#### Brief:
For the string "collapse", find every matching line in the records and copy it.

[Stored data entries]
________________________

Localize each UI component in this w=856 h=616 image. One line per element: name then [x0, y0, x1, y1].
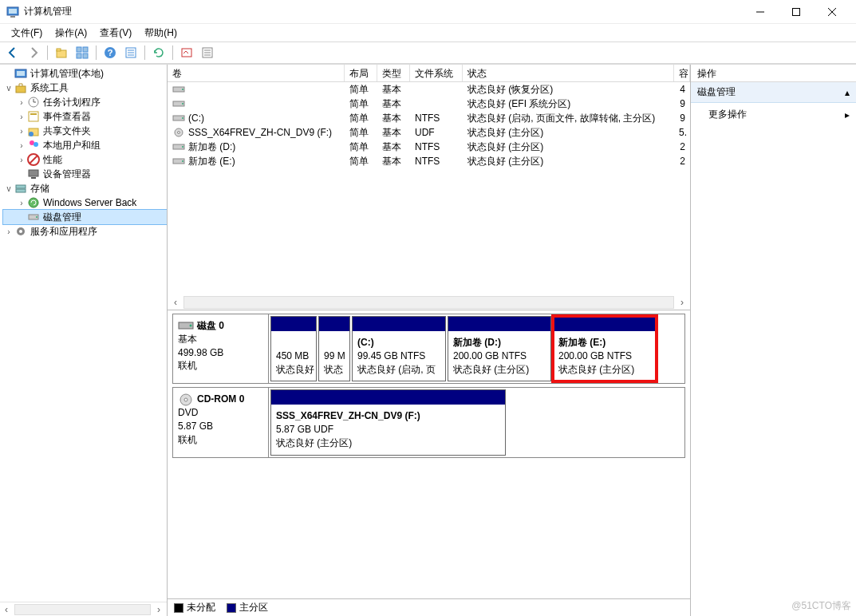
cdrom-0-row[interactable]: CD-ROM 0 DVD 5.87 GB 联机 SSS_X64FREV_ZH-C… [172, 387, 685, 457]
vol-layout: 简单 [345, 112, 377, 125]
actions-section-label: 磁盘管理 [697, 85, 736, 99]
svg-rect-41 [16, 189, 26, 192]
disk-0-type: 基本 [178, 333, 263, 346]
disk-0-partition[interactable]: 新加卷 (D:)200.00 GB NTFS状态良好 (主分区) [448, 316, 551, 381]
svg-rect-2 [10, 16, 15, 18]
vol-layout: 简单 [345, 140, 377, 154]
vol-fs: NTFS [410, 156, 463, 167]
svg-rect-10 [83, 47, 88, 52]
tree-system-tools[interactable]: v系统工具 [3, 81, 167, 95]
tree-wsb[interactable]: ›Windows Server Back [3, 195, 167, 210]
vol-cap: 9 [674, 98, 690, 109]
tree-services-apps[interactable]: ›服务和应用程序 [3, 224, 167, 239]
volume-hscroll[interactable]: ‹› [168, 295, 690, 310]
settings-button[interactable] [177, 44, 196, 61]
collapse-icon: ▴ [845, 87, 850, 98]
tree-hscroll[interactable]: ‹› [0, 602, 167, 616]
disk-icon [172, 142, 185, 152]
disk-0-partition[interactable]: 450 MB状态良好 [270, 316, 317, 381]
tree-event-viewer[interactable]: ›事件查看器 [3, 109, 167, 124]
disk-0-row[interactable]: 磁盘 0 基本 499.98 GB 联机 450 MB状态良好99 M状态(C:… [172, 314, 685, 384]
volume-header[interactable]: 卷 布局 类型 文件系统 状态 容 [168, 65, 690, 82]
minimize-button[interactable] [742, 0, 778, 24]
volume-rows[interactable]: 简单基本状态良好 (恢复分区)4简单基本状态良好 (EFI 系统分区)9(C:)… [168, 82, 690, 295]
part-status: 状态 [324, 364, 343, 375]
disk-icon [172, 99, 185, 109]
legend-primary-label: 主分区 [239, 601, 268, 614]
svg-point-48 [182, 89, 183, 90]
tree-label: 性能 [43, 153, 62, 167]
tree-shared-folders[interactable]: ›共享文件夹 [3, 124, 167, 138]
props-button[interactable] [121, 44, 140, 61]
tree-local-users[interactable]: ›本地用户和组 [3, 138, 167, 152]
nav-back-button[interactable] [3, 44, 22, 61]
disk-icon [172, 156, 185, 166]
menu-help[interactable]: 帮助(H) [138, 25, 183, 41]
volume-row[interactable]: 简单基本状态良好 (EFI 系统分区)9 [168, 97, 690, 111]
tree-device-manager[interactable]: 设备管理器 [3, 167, 167, 181]
disk-0-size: 499.98 GB [178, 346, 263, 360]
menu-view[interactable]: 查看(V) [93, 25, 138, 41]
legend-unalloc-swatch [174, 603, 183, 613]
menu-file[interactable]: 文件(F) [5, 25, 49, 41]
tree-storage[interactable]: v存储 [3, 181, 167, 195]
col-capacity[interactable]: 容 [674, 65, 690, 81]
vol-cap: 4 [674, 84, 690, 95]
list-button[interactable] [198, 44, 217, 61]
vol-type: 基本 [377, 97, 410, 111]
refresh-button[interactable] [149, 44, 168, 61]
vol-name: SSS_X64FREV_ZH-CN_DV9 (F:) [188, 127, 332, 138]
tree-performance[interactable]: ›性能 [3, 152, 167, 167]
svg-rect-4 [792, 8, 799, 15]
actions-header: 操作 [691, 65, 856, 82]
menu-action[interactable]: 操作(A) [49, 25, 93, 41]
vol-cap: 2 [674, 141, 690, 152]
menubar: 文件(F) 操作(A) 查看(V) 帮助(H) [0, 24, 856, 41]
vol-type: 基本 [377, 140, 410, 154]
volume-row[interactable]: SSS_X64FREV_ZH-CN_DV9 (F:)简单基本UDF状态良好 (主… [168, 125, 690, 140]
tree[interactable]: 计算机管理(本地) v系统工具 ›任务计划程序 ›事件查看器 ›共享文件夹 ›本… [0, 65, 167, 602]
tree-disk-management[interactable]: 磁盘管理 [3, 210, 167, 224]
tree-label: 共享文件夹 [43, 124, 91, 138]
vol-layout: 简单 [345, 97, 377, 111]
volume-row[interactable]: (C:)简单基本NTFS状态良好 (启动, 页面文件, 故障转储, 主分区)9 [168, 111, 690, 125]
tree-label: Windows Server Back [43, 197, 136, 208]
cdrom-0-volume[interactable]: SSS_X64FREV_ZH-CN_DV9 (F:) 5.87 GB UDF 状… [270, 389, 506, 455]
legend-primary-swatch [227, 603, 236, 613]
close-button[interactable] [814, 0, 850, 24]
tree-task-scheduler[interactable]: ›任务计划程序 [3, 95, 167, 109]
vol-status: 状态良好 (主分区) [463, 155, 674, 168]
part-title: (C:) [357, 337, 374, 348]
vol-layout: 简单 [345, 83, 377, 97]
svg-point-60 [190, 325, 192, 327]
volume-row[interactable]: 新加卷 (D:)简单基本NTFS状态良好 (主分区)2 [168, 140, 690, 154]
view-button[interactable] [73, 44, 92, 61]
actions-section[interactable]: 磁盘管理 ▴ [691, 82, 856, 103]
svg-point-44 [36, 216, 37, 218]
col-fs[interactable]: 文件系统 [410, 65, 463, 81]
svg-rect-39 [31, 177, 36, 179]
volume-row[interactable]: 简单基本状态良好 (恢复分区)4 [168, 82, 690, 97]
svg-rect-12 [83, 53, 88, 58]
cdrom-0-status: 联机 [178, 433, 263, 447]
actions-more[interactable]: 更多操作 ▸ [691, 103, 856, 126]
maximize-button[interactable] [778, 0, 814, 24]
col-status[interactable]: 状态 [463, 65, 674, 81]
svg-rect-25 [17, 71, 25, 76]
cdrom-vol-status: 状态良好 (主分区) [276, 437, 352, 448]
col-volume[interactable]: 卷 [168, 65, 345, 81]
svg-point-62 [184, 398, 187, 401]
part-size: 99.45 GB NTFS [357, 350, 425, 361]
disk-0-partition[interactable]: 99 M状态 [318, 316, 350, 381]
volume-row[interactable]: 新加卷 (E:)简单基本NTFS状态良好 (主分区)2 [168, 154, 690, 168]
tree-root[interactable]: 计算机管理(本地) [3, 66, 167, 81]
col-type[interactable]: 类型 [377, 65, 410, 81]
disk-0-partition[interactable]: 新加卷 (E:)200.00 GB NTFS状态良好 (主分区) [553, 316, 657, 381]
help-button[interactable]: ? [101, 44, 120, 61]
disk-0-partition[interactable]: (C:)99.45 GB NTFS状态良好 (启动, 页 [352, 316, 446, 381]
nav-forward-button[interactable] [24, 44, 43, 61]
part-size: 200.00 GB NTFS [558, 350, 632, 361]
watermark: @51CTO博客 [791, 599, 851, 613]
col-layout[interactable]: 布局 [345, 65, 377, 81]
up-button[interactable] [52, 44, 71, 61]
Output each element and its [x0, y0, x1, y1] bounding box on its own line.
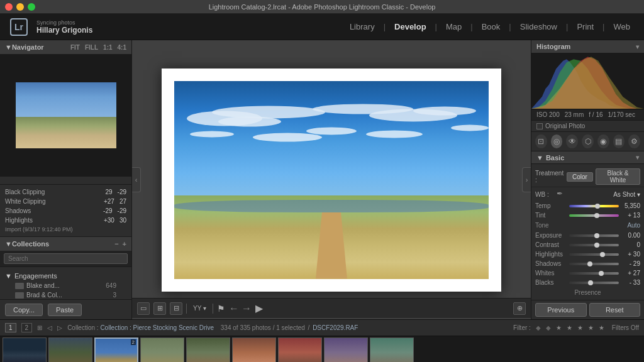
copy-paste-bar: Copy... Paste [0, 299, 131, 319]
contrast-value: 0 [621, 241, 640, 248]
prev-nav-icon[interactable]: ◁ [47, 324, 52, 331]
basic-panel: Treatment : Color Black & White WB : ✒ A… [531, 164, 644, 300]
filter-icon-1[interactable]: ◆ [536, 324, 541, 331]
grid-icon[interactable]: ⊞ [37, 324, 42, 331]
tint-slider[interactable] [569, 214, 619, 217]
navigator-section: ▼ Navigator FIT FILL 1:1 4:1 [0, 40, 131, 185]
auto-button[interactable]: Auto [627, 222, 640, 229]
close-button[interactable] [5, 3, 13, 11]
basic-menu[interactable]: ▾ [636, 154, 639, 161]
star-rating-2[interactable]: ★ [567, 324, 572, 331]
filmstrip-thumb-4[interactable] [140, 337, 184, 363]
collection-item-1[interactable]: Brad & Col... 3 [5, 290, 126, 299]
filmstrip-thumb-6[interactable] [232, 337, 276, 363]
right-buttons: Previous Reset [531, 300, 644, 319]
temp-slider[interactable] [569, 205, 619, 207]
settings-tool-icon[interactable]: ⚙ [628, 134, 640, 148]
reset-button[interactable]: Reset [589, 303, 641, 317]
star-rating-1[interactable]: ★ [556, 324, 562, 331]
filmstrip-thumb-1[interactable] [3, 337, 47, 363]
filmstrip-thumb-3[interactable]: 2 [94, 337, 138, 363]
crop-tool-icon[interactable]: ⊡ [535, 134, 547, 148]
wb-value[interactable]: As Shot ▾ [613, 191, 640, 198]
date-sort-icon[interactable]: YY ▾ [191, 302, 209, 315]
radial-tool-icon[interactable]: ◉ [597, 134, 609, 148]
coll-name-1: Brad & Col... [26, 292, 113, 299]
flag-icon[interactable]: ⚑ [217, 304, 225, 314]
nav-map[interactable]: Map [440, 19, 468, 34]
view-grid-icon[interactable]: ⊞ [153, 302, 166, 315]
adj-bc-v1: 29 [105, 189, 112, 195]
filmstrip-thumb-8[interactable] [324, 337, 368, 363]
zoom-icon[interactable]: ⊕ [513, 302, 526, 315]
nav-web[interactable]: Web [608, 19, 637, 34]
left-panel-collapse[interactable]: ‹ [132, 167, 141, 192]
highlights-slider[interactable] [569, 253, 619, 256]
temp-value: 5,350 [621, 202, 640, 209]
original-photo-checkbox[interactable] [536, 123, 543, 129]
filmstrip-thumb-5[interactable] [186, 337, 230, 363]
maximize-button[interactable] [28, 3, 35, 11]
star-rating-4[interactable]: ★ [588, 324, 594, 331]
page-num-1[interactable]: 1 [5, 323, 16, 332]
nav-1-1[interactable]: 1:1 [103, 44, 112, 51]
nav-4-1[interactable]: 4:1 [118, 44, 126, 51]
collection-item-0[interactable]: Blake and... 649 [5, 281, 126, 290]
coll-count-1: 3 [113, 292, 116, 299]
nav-book[interactable]: Book [475, 19, 507, 34]
bw-button[interactable]: Black & White [596, 168, 640, 185]
nav-sep-5: | [566, 22, 568, 31]
play-icon[interactable]: ▶ [255, 302, 263, 314]
color-button[interactable]: Color [567, 172, 593, 182]
histogram-menu[interactable]: ▾ [636, 43, 639, 50]
redeye-tool-icon[interactable]: 👁 [566, 134, 578, 148]
collections-title: Collections [12, 240, 49, 248]
nav-print[interactable]: Print [570, 19, 600, 34]
blacks-slider[interactable] [569, 282, 619, 284]
nav-forward-icon[interactable]: → [242, 303, 252, 314]
engagements-header[interactable]: ▼ Engagements [5, 271, 126, 281]
toolbar-sep-1 [186, 304, 187, 314]
nav-library[interactable]: Library [343, 19, 381, 34]
nav-fill[interactable]: FILL [85, 44, 98, 51]
svg-point-10 [451, 124, 489, 131]
exposure-slider[interactable] [569, 234, 619, 237]
view-single-icon[interactable]: ▭ [137, 302, 150, 315]
whites-value: + 27 [621, 270, 640, 277]
view-compare-icon[interactable]: ⊟ [170, 302, 182, 315]
collections-plus[interactable]: + [123, 240, 126, 248]
right-panel-collapse[interactable]: › [522, 167, 531, 192]
whites-slider[interactable] [569, 272, 619, 275]
exif-shutter: 1/170 sec [608, 111, 635, 118]
copy-button[interactable]: Copy... [5, 304, 43, 316]
previous-button[interactable]: Previous [535, 303, 587, 317]
filmstrip-thumb-9[interactable] [370, 337, 414, 363]
filter-icon-2[interactable]: ◆ [546, 324, 551, 331]
filmstrip-thumb-2[interactable] [48, 337, 92, 363]
nav-back-icon[interactable]: ← [229, 303, 239, 314]
brush-tool-icon[interactable]: ⬡ [582, 134, 594, 148]
eyedropper-icon[interactable]: ✒ [557, 189, 567, 199]
nav-slideshow[interactable]: Slideshow [514, 19, 564, 34]
page-num-2[interactable]: 2 [21, 323, 33, 332]
tint-value: + 13 [621, 212, 640, 219]
temp-thumb [595, 204, 600, 209]
search-input[interactable] [4, 253, 128, 264]
star-rating-3[interactable]: ★ [577, 324, 583, 331]
next-nav-icon[interactable]: ▷ [57, 324, 62, 331]
adj-wc-label: White Clipping [5, 198, 104, 205]
gradfilter-tool-icon[interactable]: ▤ [613, 134, 625, 148]
collections-minus[interactable]: − [114, 240, 118, 248]
shadows-slider[interactable] [569, 263, 619, 265]
minimize-button[interactable] [16, 3, 24, 11]
filmstrip-thumb-7[interactable] [278, 337, 322, 363]
adj-import: Import (9/3/17 9:12:40 PM) [0, 225, 131, 234]
nav-fit[interactable]: FIT [70, 44, 80, 51]
spotremove-tool-icon[interactable]: ◎ [551, 134, 563, 148]
paste-button[interactable]: Paste [48, 304, 82, 316]
nav-develop[interactable]: Develop [388, 19, 433, 34]
contrast-slider[interactable] [569, 244, 619, 246]
star-rating-5[interactable]: ★ [599, 324, 604, 331]
basic-triangle: ▼ [536, 154, 543, 162]
nav-sep-1: | [384, 22, 386, 31]
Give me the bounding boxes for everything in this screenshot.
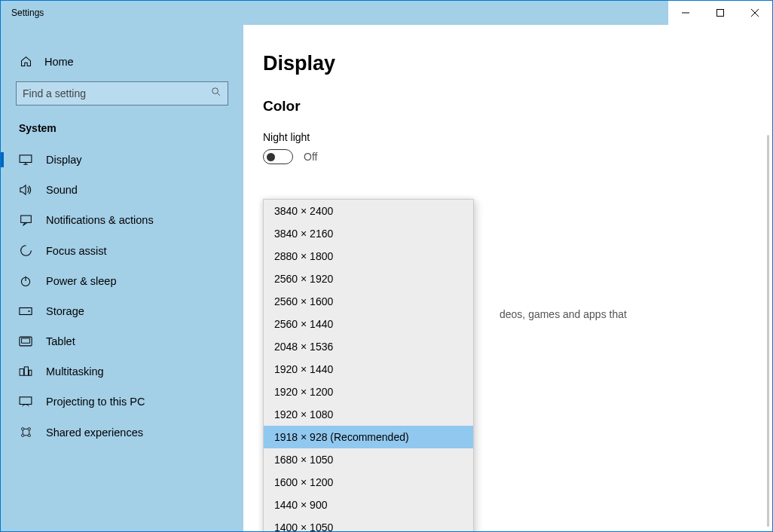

________________________

#### Response below:
collapse-icon: ▴ [845, 87, 850, 98]
left-panel-collapse[interactable]: ‹ [132, 167, 141, 192]
right-panel-collapse[interactable]: › [522, 167, 531, 192]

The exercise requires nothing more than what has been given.